All went smoothly for First Lady Jill Biden and Secretary of the Interior Deb Haaland as they traveled from Washington, D.C. to Bethel, a town with a population of 6,200, for a brief rally in a gymnasium filled with school children and their parents.

Bethel is the hometown of Rep. Mary Peltola, and the love was expected to flow, despite the chilly weather in mid-May, with temperatures in the mid-30s.

Their purpose for the trip was purely political, aimed at rescuing Peltola in 2024, but it came at a high cost for American taxpayers who foot the bill for such presidential junkets. 

The jet carrying the First Lady consumes at least 70,000 gallons of fuel for a 20-hour round trip from the center of American politics to the frontier.

However, the focus of Wednesday’s trip was not on climate change or the carbon footprint of the First Lady. The media overlooked the irony of the Biden Administration burning through fossil fuels to travel to a place where Biden has been attempting to shut down the oil industry.

U.S. Sen. Dan Sullivan, who didn’t attend the event, recognized the irony. In a statement, he reminded Alaskans of the “48 executive orders and actions singularly targeting Alaska under the Biden administration, many of which were implemented without any consultation with Alaskans.”

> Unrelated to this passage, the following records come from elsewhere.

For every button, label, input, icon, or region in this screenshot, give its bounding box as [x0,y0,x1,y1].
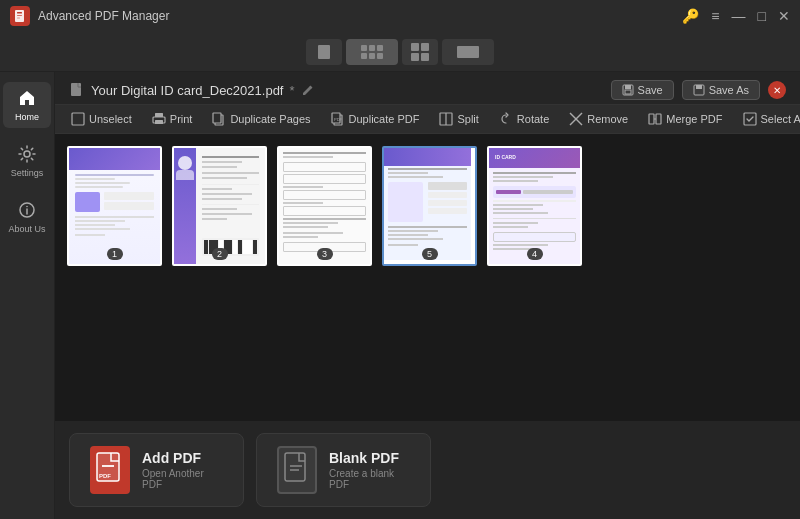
add-pdf-button[interactable]: PDF Add PDF Open Another PDF [69,433,244,507]
remove-icon [569,112,583,126]
svg-rect-2 [17,15,22,16]
key-icon[interactable]: 🔑 [682,8,699,24]
svg-rect-26 [649,114,654,124]
svg-rect-20 [213,113,221,123]
split-icon [439,112,453,126]
sidebar-home-label: Home [15,112,39,122]
merge-pdf-button[interactable]: Merge PDF [640,109,730,129]
blank-pdf-button[interactable]: Blank PDF Create a blank PDF [256,433,431,507]
page-number-4: 4 [527,248,543,260]
file-actions: Save Save As ✕ [611,80,786,100]
rotate-icon [499,112,513,126]
svg-rect-18 [155,120,163,124]
rotate-button[interactable]: Rotate [491,109,557,129]
maximize-icon[interactable]: □ [758,8,766,24]
page-thumb-3[interactable]: 3 [277,146,372,266]
add-pdf-text: Add PDF Open Another PDF [142,450,223,490]
sidebar-item-settings[interactable]: Settings [3,138,51,184]
file-icon [69,82,85,98]
page-thumb-1[interactable]: 1 [67,146,162,266]
svg-rect-5 [457,46,479,58]
app-icon [10,6,30,26]
print-icon [152,112,166,126]
add-pdf-icon: PDF [90,446,130,494]
print-button[interactable]: Print [144,109,201,129]
page-number-1: 1 [107,248,123,260]
remove-button[interactable]: Remove [561,109,636,129]
unselect-button[interactable]: Unselect [63,109,140,129]
svg-rect-12 [625,90,631,94]
svg-rect-29 [744,113,756,125]
minimize-icon[interactable]: — [732,8,746,24]
svg-rect-14 [696,85,702,89]
file-name: Your Digital ID card_Dec2021.pdf * [69,82,315,98]
content-area: Your Digital ID card_Dec2021.pdf * Save [55,72,800,519]
svg-point-8 [26,206,28,208]
tab-wide[interactable] [442,39,494,65]
svg-text:PDF: PDF [334,117,343,122]
sidebar-item-about[interactable]: About Us [3,194,51,240]
sidebar-about-label: About Us [8,224,45,234]
svg-rect-15 [72,113,84,125]
tab-single-page[interactable] [306,39,342,65]
app-title: Advanced PDF Manager [38,9,682,23]
close-button[interactable]: ✕ [768,81,786,99]
merge-pdf-icon [648,112,662,126]
view-tab-bar [0,32,800,72]
sidebar-item-home[interactable]: Home [3,82,51,128]
sidebar-settings-label: Settings [11,168,44,178]
svg-rect-9 [71,83,81,96]
svg-point-6 [24,151,30,157]
tab-two-col[interactable] [402,39,438,65]
page-thumb-2[interactable]: 2 [172,146,267,266]
window-controls: 🔑 ≡ — □ ✕ [682,8,790,24]
page-thumb-4[interactable]: ID CARD [487,146,582,266]
save-button[interactable]: Save [611,80,674,100]
page-number-2: 2 [212,248,228,260]
menu-icon[interactable]: ≡ [711,8,719,24]
select-all-icon [743,112,757,126]
blank-pdf-icon [277,446,317,494]
toolbar: Unselect Print Duplicate Pages [55,104,800,134]
main-layout: Home Settings About Us [0,72,800,519]
duplicate-pdf-button[interactable]: PDF Duplicate PDF [323,109,428,129]
sidebar: Home Settings About Us [0,72,55,519]
close-icon[interactable]: ✕ [778,8,790,24]
svg-rect-27 [656,114,661,124]
svg-rect-3 [17,18,20,19]
add-area: PDF Add PDF Open Another PDF [55,421,800,519]
page-thumb-5[interactable]: 5 [382,146,477,266]
split-button[interactable]: Split [431,109,486,129]
edit-icon [301,83,315,97]
tab-three-col[interactable] [346,39,398,65]
unselect-icon [71,112,85,126]
save-as-button[interactable]: Save As [682,80,760,100]
title-bar: Advanced PDF Manager 🔑 ≡ — □ ✕ [0,0,800,32]
select-all-button[interactable]: Select All [735,109,801,129]
duplicate-pages-icon [212,112,226,126]
svg-rect-11 [625,85,631,89]
svg-rect-1 [17,12,22,14]
duplicate-pdf-icon: PDF [331,112,345,126]
svg-rect-34 [285,453,305,481]
svg-rect-4 [318,45,330,59]
save-icon [622,84,634,96]
file-header: Your Digital ID card_Dec2021.pdf * Save [55,72,800,104]
page-number-3: 3 [317,248,333,260]
save-as-icon [693,84,705,96]
svg-text:PDF: PDF [99,473,111,479]
duplicate-pages-button[interactable]: Duplicate Pages [204,109,318,129]
page-number-5: 5 [422,248,438,260]
blank-pdf-text: Blank PDF Create a blank PDF [329,450,410,490]
pages-area: 1 [55,134,800,421]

The Biden-Haaland trip was ostensibly to showcase the federal investment in broadband infrastructure in rural Alaska.

Let’s examine that claim.

The infrastructure bill aims to bring broadband to a small number of households and businesses scattered across a vast wilderness. However, it will take many years before fiber can be laid over the rivers and through the woods to reach the remote outposts on the list.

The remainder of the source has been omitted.